Your assignment –
List all lines of the data containing the word "Intermarché".

Data to use –
BEGIN

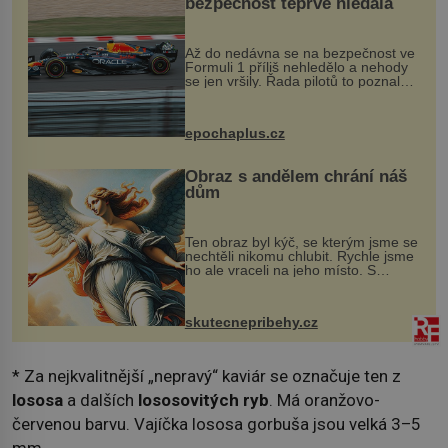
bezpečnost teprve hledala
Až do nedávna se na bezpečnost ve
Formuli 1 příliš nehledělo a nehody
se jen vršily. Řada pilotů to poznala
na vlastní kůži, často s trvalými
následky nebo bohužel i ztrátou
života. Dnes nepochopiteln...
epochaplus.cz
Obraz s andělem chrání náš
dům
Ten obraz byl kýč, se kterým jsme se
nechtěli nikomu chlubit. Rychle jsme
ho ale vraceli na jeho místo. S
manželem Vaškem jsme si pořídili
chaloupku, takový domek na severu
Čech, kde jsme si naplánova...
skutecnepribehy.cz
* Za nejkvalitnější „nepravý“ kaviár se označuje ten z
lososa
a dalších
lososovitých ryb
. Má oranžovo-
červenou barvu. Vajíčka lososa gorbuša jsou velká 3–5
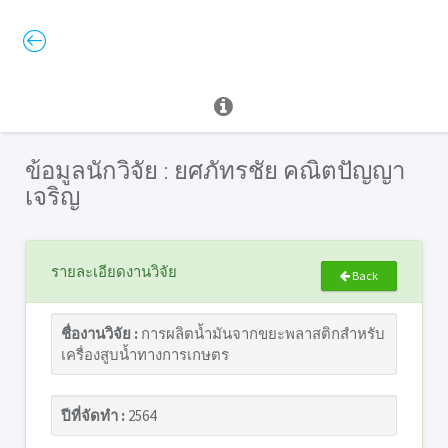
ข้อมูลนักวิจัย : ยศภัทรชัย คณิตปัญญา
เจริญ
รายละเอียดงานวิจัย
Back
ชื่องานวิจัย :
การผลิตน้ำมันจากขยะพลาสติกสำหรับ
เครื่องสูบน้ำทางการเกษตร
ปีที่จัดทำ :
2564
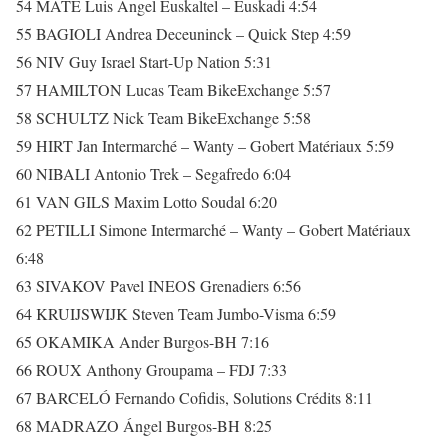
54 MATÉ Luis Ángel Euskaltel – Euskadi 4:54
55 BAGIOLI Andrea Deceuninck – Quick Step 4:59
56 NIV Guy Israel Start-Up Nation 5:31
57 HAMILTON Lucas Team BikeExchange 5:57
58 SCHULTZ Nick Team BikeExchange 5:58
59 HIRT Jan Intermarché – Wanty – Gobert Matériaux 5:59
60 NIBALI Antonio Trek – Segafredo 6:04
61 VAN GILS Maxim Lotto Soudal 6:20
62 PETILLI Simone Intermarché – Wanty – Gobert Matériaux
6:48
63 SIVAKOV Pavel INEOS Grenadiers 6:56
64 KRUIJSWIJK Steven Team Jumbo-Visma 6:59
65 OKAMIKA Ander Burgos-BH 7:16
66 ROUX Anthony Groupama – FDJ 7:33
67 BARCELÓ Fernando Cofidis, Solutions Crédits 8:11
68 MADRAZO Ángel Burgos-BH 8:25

END
BEGIN

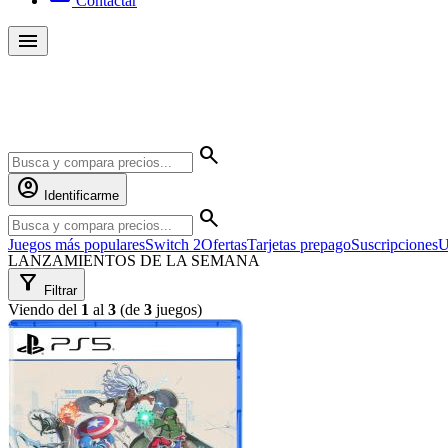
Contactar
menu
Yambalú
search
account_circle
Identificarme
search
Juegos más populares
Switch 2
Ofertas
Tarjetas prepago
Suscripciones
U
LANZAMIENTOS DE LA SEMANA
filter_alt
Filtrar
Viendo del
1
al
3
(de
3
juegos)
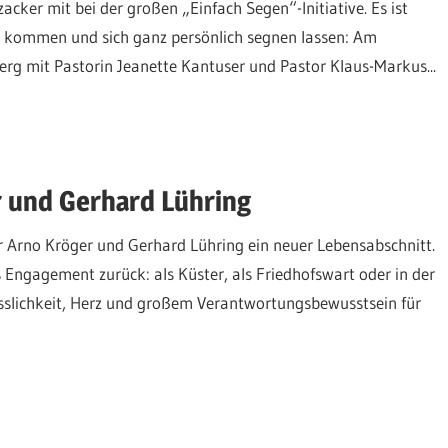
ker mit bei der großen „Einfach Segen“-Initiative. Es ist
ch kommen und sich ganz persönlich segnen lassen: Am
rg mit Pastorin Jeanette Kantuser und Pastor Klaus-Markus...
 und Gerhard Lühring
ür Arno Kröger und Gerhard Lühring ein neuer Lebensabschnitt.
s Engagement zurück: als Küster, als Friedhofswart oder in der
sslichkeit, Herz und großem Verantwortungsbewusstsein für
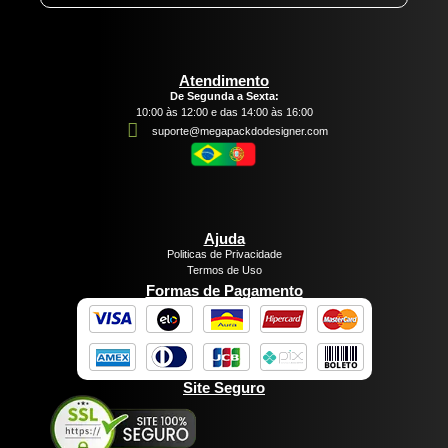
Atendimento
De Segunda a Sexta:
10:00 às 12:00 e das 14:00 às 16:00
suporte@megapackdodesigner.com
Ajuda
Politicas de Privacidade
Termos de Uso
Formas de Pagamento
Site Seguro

END

Answer below –
59 HIRT Jan Intermarché – Wanty – Gobert Matériaux 5:59
62 PETILLI Simone Intermarché – Wanty – Gobert Matériaux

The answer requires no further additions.